__GOAL OF THE EXERCISE__: Keep the images out while you set down the data exactly.

Top of PROVIDED RECORDS

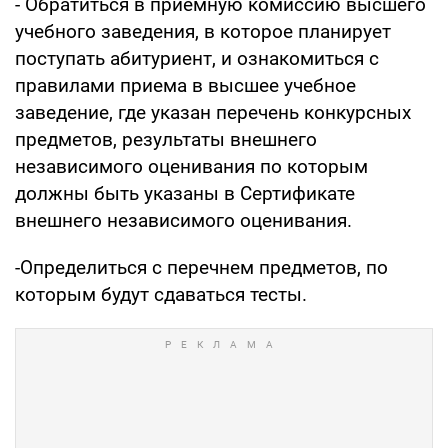
- Обратиться в приемную комиссию высшего
учебного заведения, в которое планирует
поступать абитуриент, и ознакомиться с
правилами приема в высшее учебное
заведение, где указан перечень конкурсных
предметов, результаты внешнего
независимого оценивания по которым
должны быть указаны в Сертификате
внешнего независимого оценивания.
-Определиться с перечнем предметов, по
которым будут сдаваться тесты.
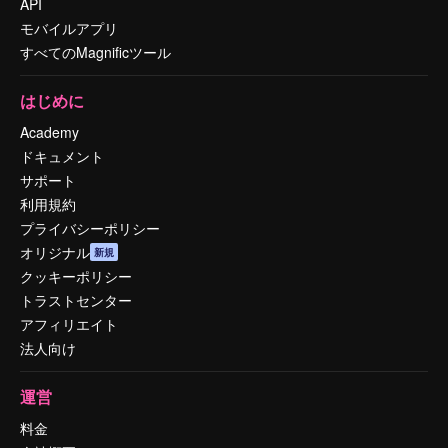
API
モバイルアプリ
すべてのMagnificツール
はじめに
Academy
ドキュメント
サポート
利用規約
プライバシーポリシー
オリジナル
新規
クッキーポリシー
トラストセンター
アフィリエイト
法人向け
運営
料金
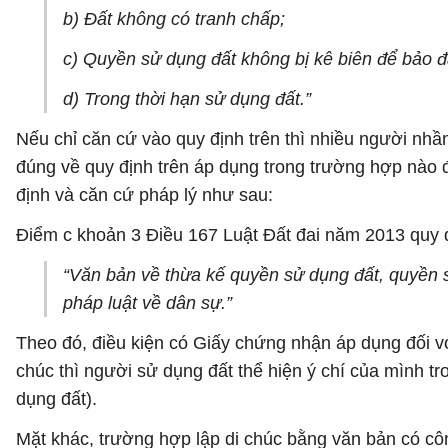
b) Đất không có tranh chấp;
c) Quyền sử dụng đất không bị kê biên để bảo đ
d) Trong thời hạn sử dụng đất.”
Nếu chỉ căn cứ vào quy định trên thì nhiều người nh
đúng về quy định trên áp dụng trong trường hợp nào
định và căn cứ pháp lý như sau:
Điểm c khoản 3 Điều 167 Luật Đất đai năm 2013 quy 
“Văn bản về thừa kế quyền sử dụng đất, quyền s
pháp luật về dân sự.”
Theo đó, điều kiện có Giấy chứng nhận áp dụng đối vớ
chúc thì người sử dụng đất thể hiện ý chí của mình tr
dụng đất).
Mặt khác, trường hợp lập di chúc bằng văn bản có c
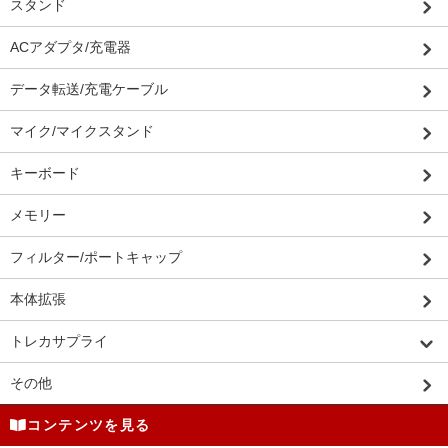
スタンド
ACアダプタ/充電器
データ転送/充電ケーブル
マイク/マイクスタンド
キーボード
メモリー
フィルター/ポートキャップ
本体拡張
トレカサプライ
その他
コンテンツを見る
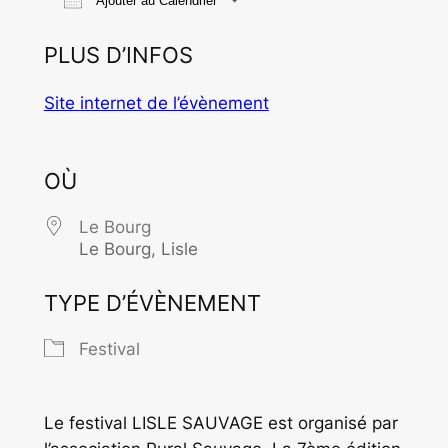
Ajouter au Calendrier
Télécharger ICS
Calendrier Goo
PLUS D’INFOS
Site internet de l’évènement
OÙ
Le Bourg
Le Bourg, Lisle
TYPE D’ÉVÈNEMENT
Festival
Le festival LISLE SAUVAGE est organisé par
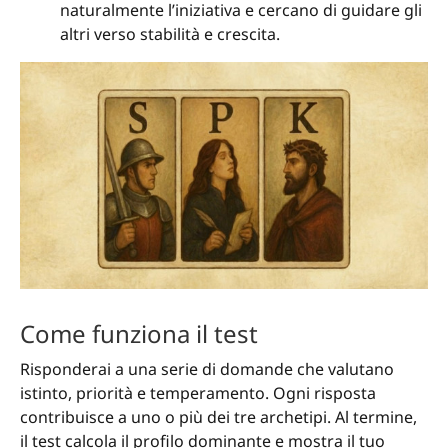
naturalmente l’iniziativa e cercano di guidare gli
altri verso stabilità e crescita.
Come funziona il test
Risponderai a una serie di domande che valutano
istinto, priorità e temperamento. Ogni risposta
contribuisce a uno o più dei tre archetipi. Al termine,
il test calcola il profilo dominante e mostra il tuo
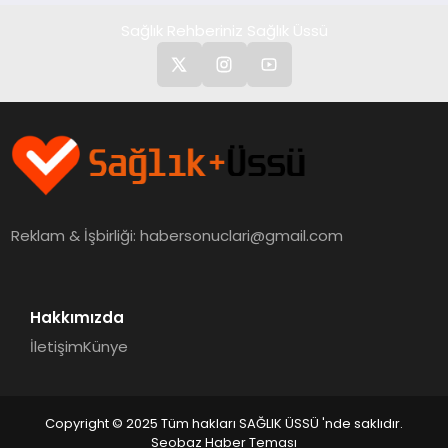
Sağlık Rehberiniz Sağlık Üssü
Reklam & İşbirliği:
habersonuclari@gmail.com
Hakkımızda
İletişim
Künye
Copyright © 2025 Tüm hakları SAĞLIK ÜSSÜ 'nde saklıdır.
Seobaz Haber Teması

Bottom of PROVIDED RECORDS

__SOLUTION__:
- Обратиться в приемную комиссию высшего
учебного заведения, в которое планирует
поступать абитуриент, и ознакомиться с
правилами приема в высшее учебное
заведение, где указан перечень конкурсных
предметов, результаты внешнего
независимого оценивания по которым
должны быть указаны в Сертификате
внешнего независимого оценивания.
-Определиться с перечнем предметов, по
которым будут сдаваться тесты.
API
モバイルアプリ
すべてのMagnificツール
はじめに
Academy
ドキュメント
サポート
利用規約
プライバシーポリシー
オリジナル
新規
クッキーポリシー
トラストセンター
アフィリエイト
法人向け
運営
料金
b) Đất không có tranh chấp;
c) Quyền sử dụng đất không bị kê biên để bảo đ
d) Trong thời hạn sử dụng đất.”
Nếu chỉ căn cứ vào quy định trên thì nhiều người nh
đúng về quy định trên áp dụng trong trường hợp nào
định và căn cứ pháp lý như sau:
Điểm c khoản 3 Điều 167 Luật Đất đai năm 2013 quy 
“Văn bản về thừa kế quyền sử dụng đất, quyền s
pháp luật về dân sự.”
Theo đó, điều kiện có Giấy chứng nhận áp dụng đối vớ
chúc thì người sử dụng đất thể hiện ý chí của mình tr
dụng đất).
Mặt khác, trường hợp lập di chúc bằng văn bản có c
スタンド
ACアダプタ/充電器
データ転送/充電ケーブル
マイク/マイクスタンド
キーボード
メモリー
フィルター/ポートキャップ
本体拡張
トレカサプライ
その他
コンテンツを見る
Ajouter au Calendrier
Télécharger ICS
Calendrier Goo
PLUS D’INFOS
Site internet de l’évènement
OÙ
Le Bourg
Le Bourg, Lisle
TYPE D’ÉVÈNEMENT
Festival
Le festival LISLE SAUVAGE est organisé par
naturalmente l’iniziativa e cercano di guidare gli
altri verso stabilità e crescita.
Come funziona il test
Risponderai a una serie di domande che valutano
istinto, priorità e temperamento. Ogni risposta
contribuisce a uno o più dei tre archetipi. Al termine,
il test calcola il profilo dominante e mostra il tuo
Sağlık Rehberiniz Sağlık Üssü
Reklam & İşbirliği:
habersonuclari@gmail.com
Hakkımızda
İletişim
Künye
Copyright © 2025 Tüm hakları SAĞLIK ÜSSÜ 'nde saklıdır.
Seobaz Haber Teması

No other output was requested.